As the latest data showed, manufacturing activity in the eurozone fell to its lowest level since 2020, and wheat prices declined after Russia agreed to renew a deal allowing the safe export of Ukrainian crops.
Shares of Advanced Micro Devices Inc. rose due to the expansion of its presence in the server processor market, which helped offset the decline in the personal computer market last quarter. Shares of Apple Inc. fell after China ordered a seven-day lockdown of the territory around the main plant of Foxconn Technology Group in Zhengzhou, which will seriously reduce the supply of the world's largest iPhone factory.

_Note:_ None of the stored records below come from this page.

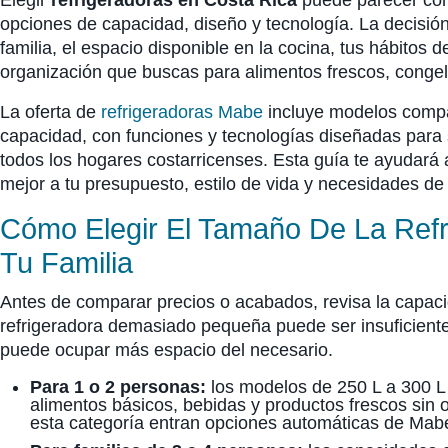
Elegir
refrigeradoras en Costa Rica
puede parecer com
opciones de capacidad, diseño y tecnología. La decisi
familia, el espacio disponible en la cocina, tus hábitos d
organización que buscas para alimentos frescos, conge
La oferta de
refrigeradoras Mabe
incluye modelos compa
capacidad, con funciones y tecnologías diseñadas para 
todos los hogares costarricenses. Esta guía te ayudará a
mejor a tu presupuesto, estilo de vida y necesidades de
Cómo Elegir El Tamaño De La Ref
Tu Familia
Antes de comparar precios o acabados, revisa la capac
refrigeradora demasiado pequeña puede ser insuficient
puede ocupar más espacio del necesario.
Para 1 o 2 personas:
los modelos de 250 L a 300 L
alimentos básicos, bebidas y productos frescos sin
esta categoría entran opciones automáticas de Mabe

As for the technical picture of the S&P 500, after yesterday's decline, demand for the index remains rather sluggish. The main task for buyers now is to protect the support of $3,835. As long as trading is conducted above this level, we can expect continued demand for risky assets, especially if the Fed loosens its grip. This will also create good prerequisites for further strengthening the trading instrument and returning $3,861 under control, just above which $3,905 and $3,942 are located. Only such a scenario will strengthen the hope for an upward correction with an exit from the resistance of $3,968. The furthest target will be the $4,000 area. In the case of a downward movement, buyers are obliged to declare themselves in the region of $3,835. A breakdown of this range will quickly push the trading instrument to $3,808 and open up the possibility of updating the support of $3,773.